## Task directions:
Reproduce the entries word for word, and omit any picture you find in them.

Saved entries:
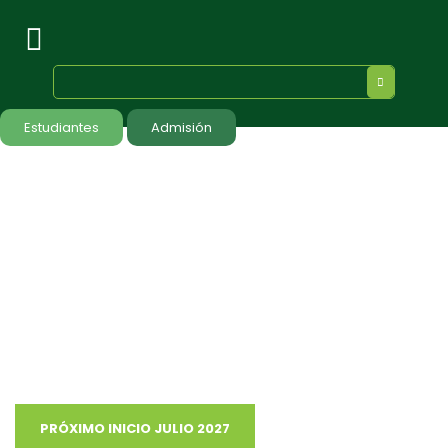
Estudiantes
Admisión
ESTUDIA
Especialidad en Prostodoncia
Realizarás planeación protésica y quirúrgica de implantes con
diseño asistido por computadora
Elabora trabajos clínicos de forma digital y/o analógica
Practicarás en un espacio similar a un consultorio privado
Convocatoria Anual:
Octubre 2026.
RVOE: SEP No. 2004114 de fecha 2 de marzo de 2004. |
Modalidad escolarizada. La Universidad Intercontinental se
encuentra inscrita en el Grupo 2 del PMI SEP.
PRÓXIMO INICIO JULIO 2027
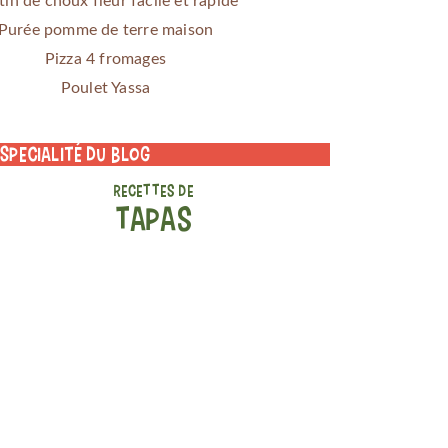
tin de choux fleur facile et rapide
Purée pomme de terre maison
Pizza 4 fromages
Poulet Yassa
 specialité du blog
RECETTES DE
TAPAS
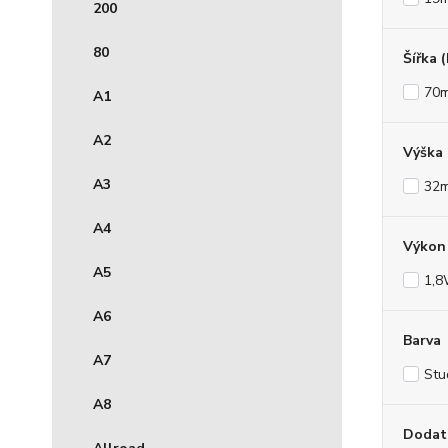
200
80
Šířka 
70
A1
A2
Výška
A3
32
A4
Výkon 
A5
1,
A6
Barva
A7
Stu
A8
Dodat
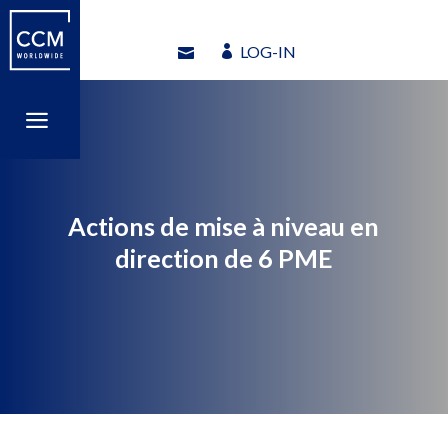
LOG-IN
LOG-IN
a
a
Actions de mise à niveau en
direction de 6 PME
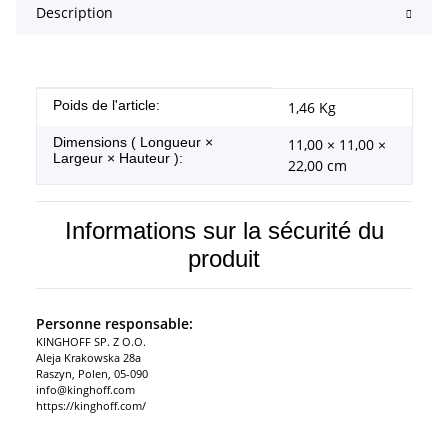
Description
#productDetails.itemInformation#
#productDetails.itemValue#
Poids de l'article:
1,46
Kg
Dimensions ( Longueur ×
11,00 × 11,00 ×
Largeur × Hauteur ):
22,00 cm
Informations sur la sécurité du
produit
Personne responsable:
KINGHOFF SP. Z O.O.
Aleja Krakowska 28a
Raszyn, Polen, 05-090
info@kinghoff.com
https://kinghoff.com/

## Response for this exercise:
Estudiantes
Admisión
ESTUDIA
Especialidad en Prostodoncia
Realizarás planeación protésica y quirúrgica de implantes con
diseño asistido por computadora
Elabora trabajos clínicos de forma digital y/o analógica
Practicarás en un espacio similar a un consultorio privado
Convocatoria Anual:
Octubre 2026.
RVOE: SEP No. 2004114 de fecha 2 de marzo de 2004. |
Modalidad escolarizada. La Universidad Intercontinental se
encuentra inscrita en el Grupo 2 del PMI SEP.
PRÓXIMO INICIO JULIO 2027
tin de choux fleur facile et rapide
Purée pomme de terre maison
Pizza 4 fromages
Poulet Yassa
 specialité du blog
RECETTES DE
TAPAS
200
80
Šířka 
70
A1
A2
Výška
A3
32
A4
Výkon 
A5
1,
A6
Barva
A7
Stu
A8
Dodat
LOG-IN
LOG-IN
a
a
Actions de mise à niveau en
direction de 6 PME
Description
#productDetails.itemInformation#
#productDetails.itemValue#
Poids de l'article:
1,46
Kg
Dimensions ( Longueur ×
11,00 × 11,00 ×
Largeur × Hauteur ):
22,00 cm
Informations sur la sécurité du
produit
Personne responsable:
KINGHOFF SP. Z O.O.
Aleja Krakowska 28a
Raszyn, Polen, 05-090
info@kinghoff.com
https://kinghoff.com/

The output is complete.